Expand description
Cross-platform GPU compute pipeline for OxiMedia using WGPU.
This crate provides GPU-accelerated media processing via the wgpu portability layer, which selects the best available native backend at runtime — no compile-time feature flags are required:
| Platform | Backend selected by wgpu |
|---|---|
| Linux | Vulkan (preferred), then OpenGL ES |
| macOS | Metal |
| Windows | DirectX 12, then Vulkan |
| Web | WebGPU |
| All | CPU software fallback when no GPU adapter is found |
§Compute kernels
Color space:
- RGB ↔ YUV (BT.601, BT.709, BT.2020) —
ops::ColorSpaceConversion - Chroma subsampling (4:2:0, 4:2:2, 4:4:4) —
ops::ChromaOps - Tone mapping (Reinhard, Hable, ACES, Drago) —
ops::tonemap
Geometry and scale:
- Image scaling: Bilinear, Bicubic, Lanczos-3 —
ops::ScaleOperation - Convolution filters: blur, sharpen, edge-detect —
ops::FilterOperation - Perspective transform, mipmap generation
Signal processing:
- DCT and FFT transforms —
ops::TransformOperation - Histogram equalization (CLAHE) —
HistogramEqualizer - Optical flow estimation —
optical_flow - Motion detection —
MotionDetector - Film grain synthesis —
film_grain - Bilateral / NLM denoising —
ops::denoise
Quality metrics:
§TexturePool — LRU eviction
TexturePool maintains a byte-budget and slot-count capacity. When both
limits are exhausted, TexturePool::allocate_with_lru_eviction evicts the
least-recently-used texture in a loop until enough space is reclaimed. LRU
order is tracked with a monotonic access_clock counter; the slot with the
smallest timestamp is selected by TexturePool::lru_handle. Call
TexturePool::touch after each use to update the timestamp.

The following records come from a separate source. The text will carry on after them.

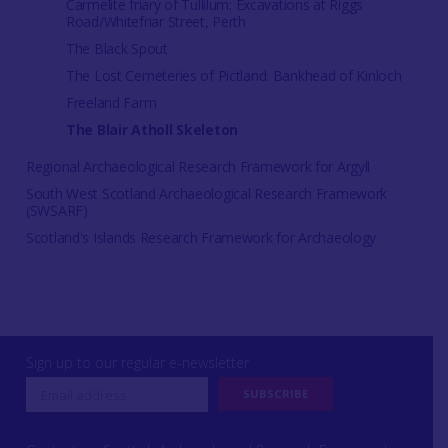
Carmelite friary of Tullilum: Excavations at Riggs
Road/Whitefriar Street, Perth
The Black Spout
The Lost Cemeteries of Pictland: Bankhead of Kinloch
Freeland Farm
The Blair Atholl Skeleton
Regional Archaeological Research Framework for Argyll
South West Scotland Archaeological Research Framework
(SWSARF)
Scotland's Islands Research Framework for Archaeology
Sign up to our regular e-newsletter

Supported TextureFormats: Rgba8, Rgba16f, Rgb10A2, R8, Rg8,
Yuv420, Nv12.
§Shader cache
shader_cache::GpuShaderCache maintains two levels of caching:
- In-memory: LRU, LFU, or OldestFirst eviction (configurable via
shader_cache::EvictionPolicy). Hit/miss counters are tracked. - Disk-persistent: Cache entries are stored as
<hex_hash>_<backend>_<flags>.shd(compiled bytecode) plus a<hex_hash>_<backend>_<flags>.metasidecar. The cache key is ashader_cache::ShaderVersioncontainingsource_hash: u64,backend: String, andfeature_flags: u32.
§Pipeline system
GpuPipeline is a DAG-based processing pipeline with built-in barrier
management. Stages: Decode → Colorspace → Filter → Encode → Display.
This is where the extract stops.